Nanostructured Functional Materials

The presence of defects in nanomaterials is more of a rule than an exception. In defect-rich nanomaterials, their local atomic structure is far from their idealized elemental distribution, often having preferential clustering, distorted coordination environments, and both amorphous and crystalline phases. All these leading to nanoscale heterogeneity.

Our research focuses on bridging the gap between fundamental surface science and industrial applications. This is achieved by evaluating not only the active material itself, but also its performance and durability at the device level. We work with a variety of low-dimensional systems, including nanocarbons, layered metal dichalcogenides, and multicomponent metal and metal oxide nanoparticles.

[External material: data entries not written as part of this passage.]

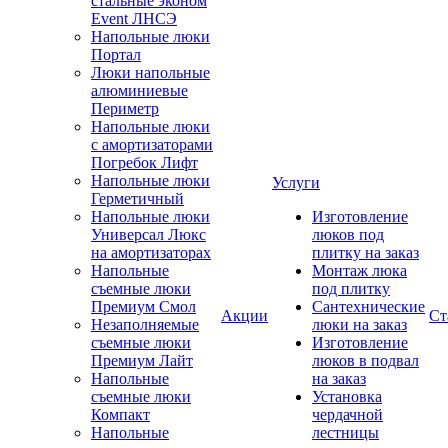
стальные эконом
Event ЛНСЭ
Напольные люки
Портал
Люки напольные
алюминиевые
Периметр
Напольные люки
с амортизаторами
Погребок Лифт
Напольные люки
Услуги
Герметичный
Напольные люки
Изготовление
Универсал Люкс
люков под
на амортизаторах
плитку на заказ
Напольные
Монтаж люка
съемные люки
под плитку
Премиум Смол
Сантехнические
Акции
Ст
Незаполняемые
люки на заказ
съемные люки
Изготовление
Премиум Лайт
люков в подвал
Напольные
на заказ
съемные люки
Установка
Компакт
чердачной
Напольные
лестницы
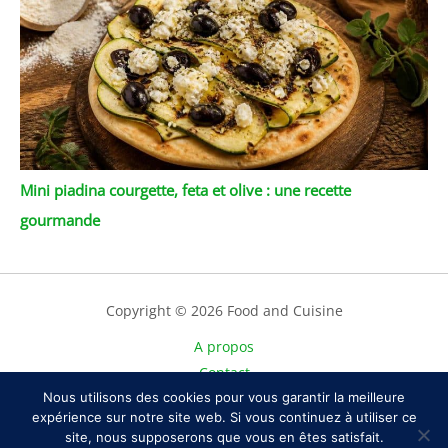
Mini piadina courgette, feta et olive : une recette
gourmande
Copyright © 2026 Food and Cuisine
A propos
Contact
Nous utilisons des cookies pour vous garantir la meilleure
Plan du site
expérience sur notre site web. Si vous continuez à utiliser ce
Mentions légales
site, nous supposerons que vous en êtes satisfait.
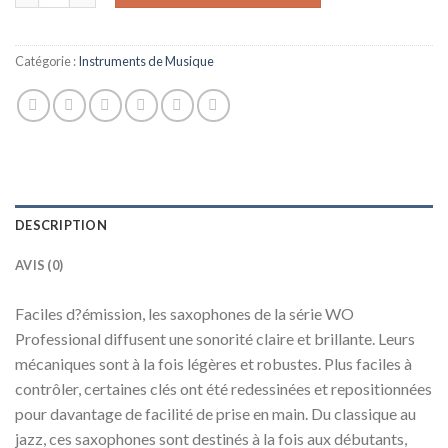
Catégorie :
Instruments de Musique
DESCRIPTION
AVIS (0)
Faciles d?émission, les saxophones de la série WO
Professional diffusent une sonorité claire et brillante. Leurs
mécaniques sont à la fois légères et robustes. Plus faciles à
contrôler, certaines clés ont été redessinées et repositionnées
pour davantage de facilité de prise en main. Du classique au
jazz, ces saxophones sont destinés à la fois aux débutants,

To translate these materials from the lab to real-world applications, our group has pioneered Solution Precursor Plasma Spraying as a scalable industrial manufacturing technique. This approach allows us to rapidly manufacture high-performance, durable large-scale functional coatings for a wide variety of energy technologies.

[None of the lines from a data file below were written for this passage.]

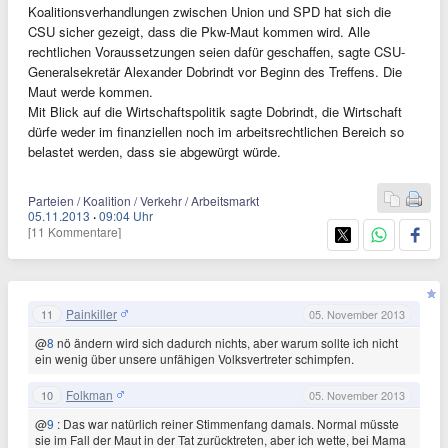
Koalitionsverhandlungen zwischen Union und SPD hat sich die
CSU sicher gezeigt, dass die Pkw-Maut kommen wird. Alle
rechtlichen Voraussetzungen seien dafür geschaffen, sagte CSU-
Generalsekretär Alexander Dobrindt vor Beginn des Treffens. Die
Maut werde kommen.
Mit Blick auf die Wirtschaftspolitik sagte Dobrindt, die Wirtschaft
dürfe weder im finanziellen noch im arbeitsrechtlichen Bereich so
belastet werden, dass sie abgewürgt würde.
Parteien / Koalition / Verkehr / Arbeitsmarkt
05.11.2013
·
09:04 Uhr
[11 Kommentare]
Painkiller
11
05. November 2013
@
8
nö ändern wird sich dadurch nichts, aber warum sollte ich nicht
ein wenig über unsere unfähigen Volksvertreter schimpfen.
Folkman
10
05. November 2013
@
9
: Das war natürlich reiner Stimmenfang damals. Normal müsste
sie im Fall der Maut in der Tat zurücktreten, aber ich wette, bei Mama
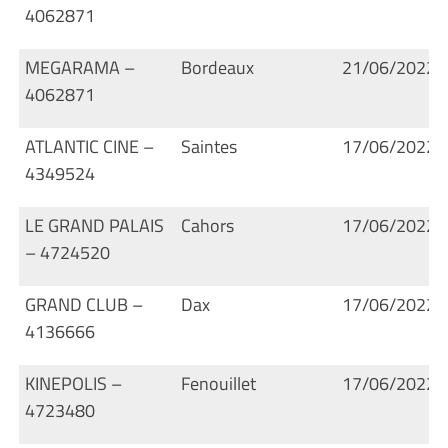
4062871
MEGARAMA –
Bordeaux
21/06/2022
4062871
ATLANTIC CINE –
Saintes
17/06/2022
4349524
LE GRAND PALAIS
Cahors
17/06/2022
– 4724520
GRAND CLUB –
Dax
17/06/2022
4136666
KINEPOLIS –
Fenouillet
17/06/2022
4723480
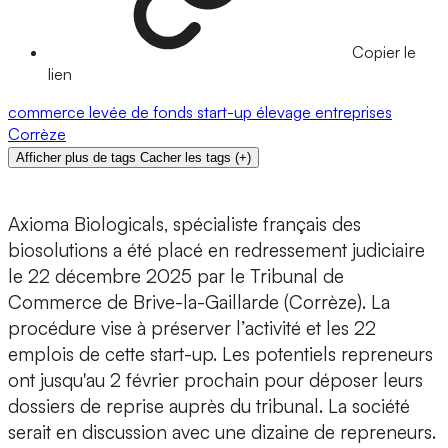
Copier le
lien
commerce
levée de fonds
start-up
élevage
entreprises
Corrèze
Afficher plus de tags
Cacher les tags
(
+
)
Axioma Biologicals
, spécialiste français des
biosolutions
a été placé en
redressement judiciaire
le 22 décembre 2025 par le
Tribunal de
Commerce de Brive-la-Gaillarde
(Corrèze). La
procédure vise à préserver l’activité et les 22
emplois de cette start-up. Les potentiels repreneurs
ont jusqu'au
2 février
prochain pour déposer leurs
dossiers de reprise
auprès du tribunal. La société
serait en discussion avec
une dizaine de repreneurs
.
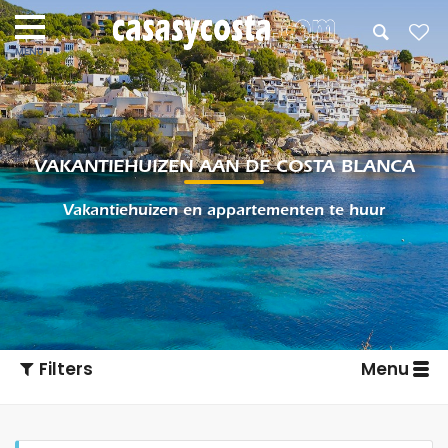
VAKANTIEHUIZEN AAN DE COSTA BLANCA
Vakantiehuizen en appartementen te huur
Filters
Menu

In parallel, we develop theoretical tools to investigate at the atomic level how nanoscale heterogeneity affects material properties. Coupling these models with advanced spectroscopic techniques, we study how local atomic distortions and chemical variations drive the dynamic formation and stabilization of active phases. This combinatory approach allows us to study materials at different length scales from the atomic level up to the macroscopic world.